Background:  Depression is characterized by several sleeprelated abnormalities shortly before and after sleep onset, such as prolonged sleep latency, loss of stage 3-4 sleep, reduced rapid eye movement (REM) latency, increased nocturnal core body temperature, and abnormal hormone secretion patterns. Sleep deprivation is associated with a temporary improvement in depression. We hypothesized that depressed patients may be "overaroused" and that absolute cerebral glucose metabolism would be elevated during the first nocturnal non-REM sleep period in depressed patients compared with normal controls. In addition, since hypofrontality (greater metabolic activity in occipital compared with frontal cortical activity) has been reported in waking positron emission tomographic studies of depressed patients compared with controls, we predicted significant hypofrontality in depressed patients during the first non-REM period.

Methods:  Positron emission tomography with fludeoxy-glucose F 18 was used to compare 10 unmedicated men with unipolar depression with 12 normal men during the first non-REM sleep period at normal bedtime.

Results:  Whole-brain absolute metabolic rate during non-REM sleep was significantly elevated (+47%) in patients compared with controls.

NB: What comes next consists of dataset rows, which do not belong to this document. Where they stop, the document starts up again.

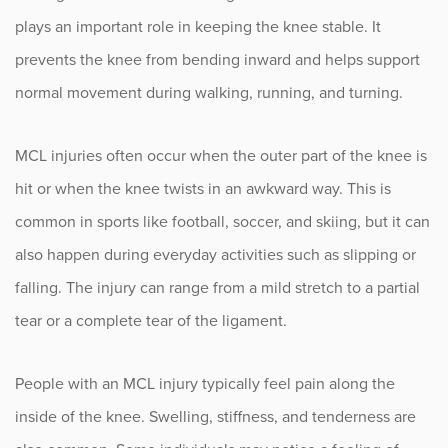
Knee Cartilage Injuries
plays an important role in keeping the knee stable. It
Knee Malalignment
prevents the knee from bending inward and helps support
normal movement during walking, running, and turning.
LCL Injuries
MCL Injuries
MCL injuries often occur when the outer part of the knee is
MCL Injury Treatment Options
hit or when the knee twists in an awkward way. This is
common in sports like football, soccer, and skiing, but it can
Complex Knee Ligament
Reconstruction (ACL, PCL, MCL,
also happen during everyday activities such as slipping or
LCL)
falling. The injury can range from a mild stretch to a partial
tear or a complete tear of the ligament.
Meniscus Tears
Patellar Instability
People with an MCL injury typically feel pain along the
Patellar Tendon Injuries
inside of the knee. Swelling, stiffness, and tenderness are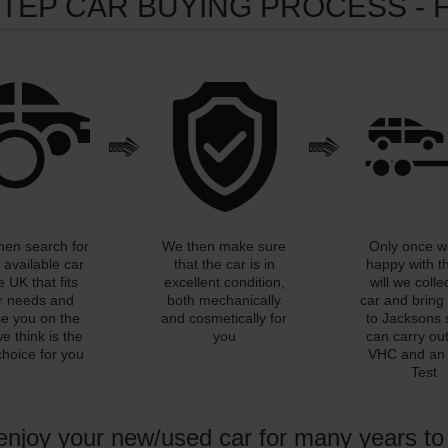
STEP CAR BUYING PROCESS - 
then search for
We then make sure
Only once w
 available car
that the car is in
happy with t
e UK that fits
excellent condition,
will we colle
r needs and
both mechanically
car and bring 
se you on the
and cosmetically for
to Jacksons 
e think is the
you
can carry out 
choice for you
VHC and a
Test
 enjoy your new/used car for many years t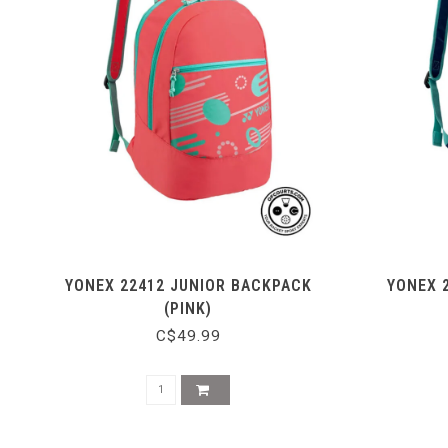
YONEX 22412 JUNIOR BACKPACK
YONEX 
(PINK)
C$49.99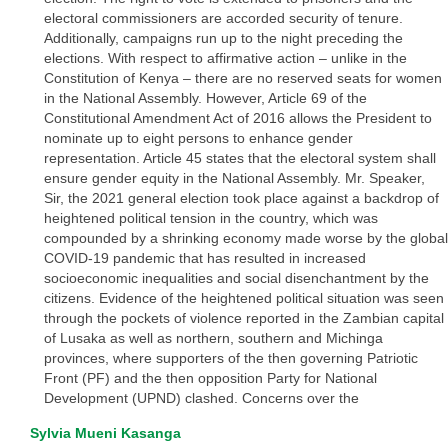
electoral commissioners are accorded security of tenure.
Additionally, campaigns run up to the night preceding the
elections. With respect to affirmative action – unlike in the
Constitution of Kenya – there are no reserved seats for women
in the National Assembly. However, Article 69 of the
Constitutional Amendment Act of 2016 allows the President to
nominate up to eight persons to enhance gender
representation. Article 45 states that the electoral system shall
ensure gender equity in the National Assembly. Mr. Speaker,
Sir, the 2021 general election took place against a backdrop of
heightened political tension in the country, which was
compounded by a shrinking economy made worse by the global
COVID-19 pandemic that has resulted in increased
socioeconomic inequalities and social disenchantment by the
citizens. Evidence of the heightened political situation was seen
through the pockets of violence reported in the Zambian capital
of Lusaka as well as northern, southern and Michinga
provinces, where supporters of the then governing Patriotic
Front (PF) and the then opposition Party for National
Development (UPND) clashed. Concerns over the
Sylvia Mueni Kasanga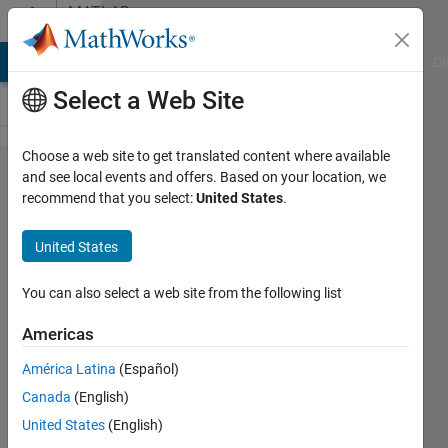
Skip to content
MATLAB
Answers
MATLAB Answers
File Exchange
Cody
AI Chat Playground
Di
Select a Web Site
Choose a web site to get translated content where available
Error
and see local events and offers. Based on your location, we
recommend that you select:
United States
.
management
in OOP
United States
framework.
You can also select a web site from the following list
Cedric
Americas
América Latina
(Español)
1 Dec
Canada
(English)
2017
United States
(English)
1 Answer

Mean absolute cerebral glucose metabolic rate was also higher in every area of the brain in patients compared with normal controls. The greatest significant mean increases were in the posterior cingulate and amygdala ( + 44%), hippocampus ( +37% to +43%), occipital and temporal cortex (+33% to +34%), and pons (+33%). Relative metabolic rates in specific neroanatomical areas, however, varied considerably both within the patient group and between patients and controls. Patients showed significant hypofrontality, particularly in the medio-orbital frontal cortex, compared with controls. Patients also showed significant reductions of relative metabolic rate in the anterior cingulate, caudate, and medial thalamus compared with controls.

Conclusions:  These findings provide further support for the hyperarousal hypothesis of some types of major depressive disorder. Abnormal patterns of cerebral metabolism during non-REM sleep in depressed patients confirmed earlier waking findings of decreased relative frontal and abnormal limbic metabolic activity and striatal metabolism in association with posterior cortical increases.